Approximate median times for the 40-yard dash: Carrington (4.68), Danser (5.75), Gardner (4.95), Lancaster (4.75), Mauro (5.19), Murphy (4.78), Reynolds (4.48), Wilkerson (4.65) and Wilkes (5.40).
• Then came pass blocking and coverage tests, followed by pass catching skills for the offensive backs.
• David Shaw, the Bradford M. Freeman Director of Football, watched all of the on-field testing, carried live on ESPN3, as did most of his staff. Many current Cardinal players, including quarterback Kevin Hogan, wide receivers Ty Montgomery and Jordan Pratt were also around.
• “I think overall, everybody helped themselves,” said Shannon Turley, the Kissick Family Director of Football Sports Performance. “You saw a lot of guys improve. If they were combine guys, they improved the numbers that they put up at the combine, getting a second chance to compete here on their home turf. And if guys only had their shot here at the Pro Day, they really showed up and helped themselves to corroborate what you saw on tape -- guys like Jarek Lancaster, Anthony Wilkerson, Devon Carrington, Kevin Danser and Khalil Wilkes.”
Players had about two months to prepare for Pro Day following the Rose Bowl. For those who weren’t invited to Indianapolis, Turley and his staff held a mock Pro Day for them during the same weekend to prepare them for Thursday.
“It’s hopefully lending itself to a more comfortable, relaxed state so then they can just go out and let their athletic ability show and they’re not pressing too hard to try and put up a number,” he said. “I think that part of it played to our advantage today.”
• Yankey was pleased with his showing.
“I was pretty happy with the numbers I put up,” said Yankey. “I got better at pretty much everything I did.”
He felt much more at ease Thursday then he did at the combine.
“You really only get about four or five weeks to prepare for it, and after the season, you’re still a little bit beat up,” Yankey said.
• Gaffney thought he helped himself, but was more interested in supporting his teammates.
Coming from the combine, he felt much less under a microscope.
“I thought it went well,” said Gaffney. “More importantly, I got to watch my teammates and see them succeed. Another step toward their dream, and I’m just happy to be out here and be a part of that.”
• “I felt good with everything,” Danser said. “You’ve kind of built up all this emotion and all this energy for it. We’ve prepared for it so much, we were ready to go.”
• Gardner missed most of the past season with a shoulder injury, but is ahead of schedule in his rehab and hopes to be ready for NFL mini-camps in May. The only test he skipped was the bench press.
“I woke up this morning a little nervous,” said Gardner, who tested at end and linebacker. “Once you get the competitive juices flowing, it’s just another day.”
And the vertical jump?
“I’ve always kind of had that in my back pocket,” he grinned. “Nobody really knows about it.

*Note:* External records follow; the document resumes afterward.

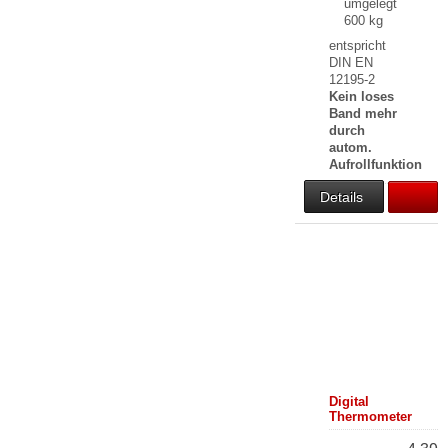
umgelegt
600 kg
entspricht
DIN EN
12195-2
Kein loses
Band mehr
durch
autom.
Aufrollfunktion
Details
Digital
Thermometer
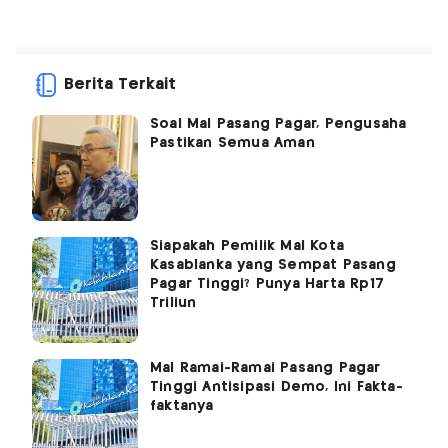
Berita Terkait
Soal Mal Pasang Pagar, Pengusaha
Pastikan Semua Aman
Siapakah Pemilik Mal Kota
Kasablanka yang Sempat Pasang
Pagar Tinggi? Punya Harta Rp17
Triliun
Mal Ramai-Ramai Pasang Pagar
Tinggi Antisipasi Demo, Ini Fakta-
faktanya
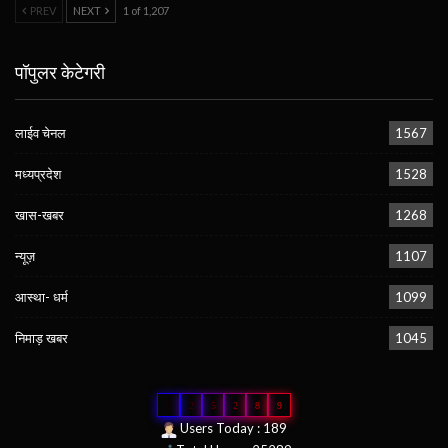
PREV
NEXT
1 of 1,207
पॉपुलर केटेगरी
लाईव चेनल
1567
मध्यप्रदेश
1528
खास-खबर
1268
न्यूज़
1107
आस्था- धर्म
1099
निमाड़ खबर
1045
0
2
5
2
8
9
Users Today : 189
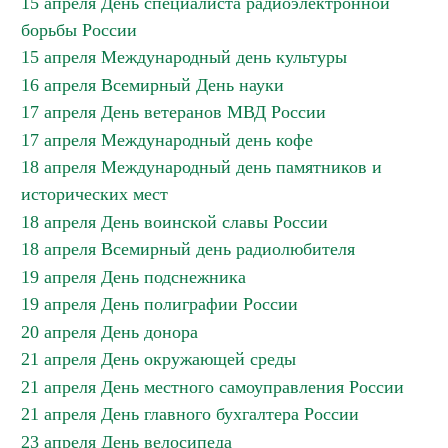
15 апреля День специалиста радиоэлектронной
борьбы России
15 апреля Международный день культуры
16 апреля Всемирный День науки
17 апреля День ветеранов МВД России
17 апреля Международный день кофе
18 апреля Международный день памятников и
исторических мест
18 апреля День воинской славы России
18 апреля Всемирный день радиолюбителя
19 апреля День подснежника
19 апреля День полиграфии России
20 апреля День донора
21 апреля День окружающей среды
21 апреля День местного самоуправления России
21 апреля День главного бухгалтера России
23 апреля День велосипеда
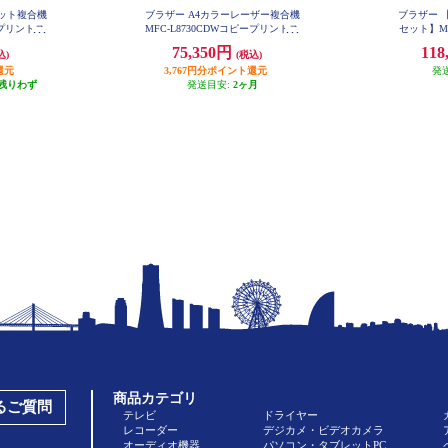
ェット複合機
ブラザー A4カラーレーザー複合機
ブラザー 
ープリントス
MFC-L8730CDWコピープリントス
セット】MFC
W
i-Fiビジ
キャンFAX自動両面印刷有線/無線
75,350円
118
込)
(税込)
LAN MFC-L8730CDW
CDW
還元
3,767円分ポイント還元
発
残りわず
発送目安:
2ヶ月
商品カテゴリ
あるご質問
テレビ
ドライヤー
レコーダー
デジカメ・ビデオカメラ
オーディオ機器
パソコン・タブレットPC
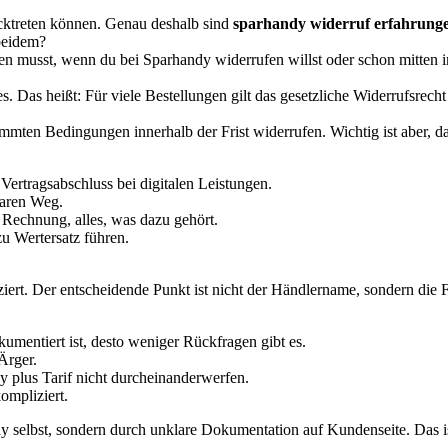
ücktreten können. Genau deshalb sind
sparhandy widerruf erfahrung
beidem?
en musst, wenn du bei Sparhandy widerrufen willst oder schon mitten i
 Das heißt: Für viele Bestellungen gilt das gesetzliche Widerrufsrecht
timmten Bedingungen innerhalb der Frist widerrufen. Wichtig ist aber, d
Vertragsabschluss bei digitalen Leistungen.
laren Weg.
Rechnung, alles, was dazu gehört.
u Wertersatz führen.
iert. Der entscheidende Punkt ist nicht der Händlername, sondern die Fr
umentiert ist, desto weniger Rückfragen gibt es.
Ärger.
 plus Tarif nicht durcheinanderwerfen.
mpliziert.
dy selbst, sondern durch unklare Dokumentation auf Kundenseite. Das is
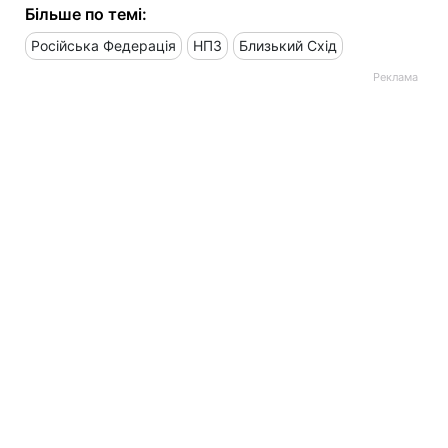
Більше по темі:
Російська Федерація
НПЗ
Близький Схід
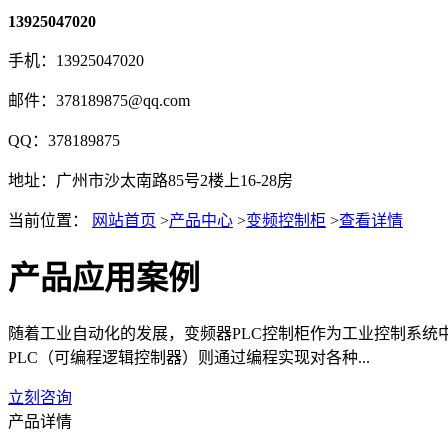
13925047020
手机：13925047020
邮件：378189875@qq.com
QQ：378189875
地址：广州市沙太南路85号2楼上16-28房
当前位置：
网站首页
>
产品中心
>
变频控制柜
>
查看详情
产品应用案例
随着工业自动化的发展，变频器PLC控制柜作为工业控制系统中的关键
PLC（可编程逻辑控制器）则通过编程实现对各种...
立刻咨询
产品详情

Secretly, I always kind of took offense when everybody would say, ‘He’s not the best athlete, but he makes up for it with effort.’ Today I was just trying to come out here and show I could do a few things athletically, too.”
• Skov attended the combine and was limited Thursday to rest a sore hamstring. He loved supporting his teammates, and will have a chance for a personal Pro Day of sorts later next month.
“We’re a close-knit group,” he said. “Even the NFL guys coming back and watching. The kind of bond we all have for one another is apparent.”
• When the last drill was completed, a tired Gardner was happy and relieved.
“I definitely enjoyed it to a degree, but it’s one of those things, we’re football players; we’re not track stars,” he said. “We’re glad to get this over with and move on to the NFL Draft, and then what comes after that, which is actually playing football.”
“Everyone wants to showcase their abilities,” said Skov. “But at the end of the day, this isn’t football. This isn’t what we really do. So I just think we’re all looking forward to getting back to playing the game we love.”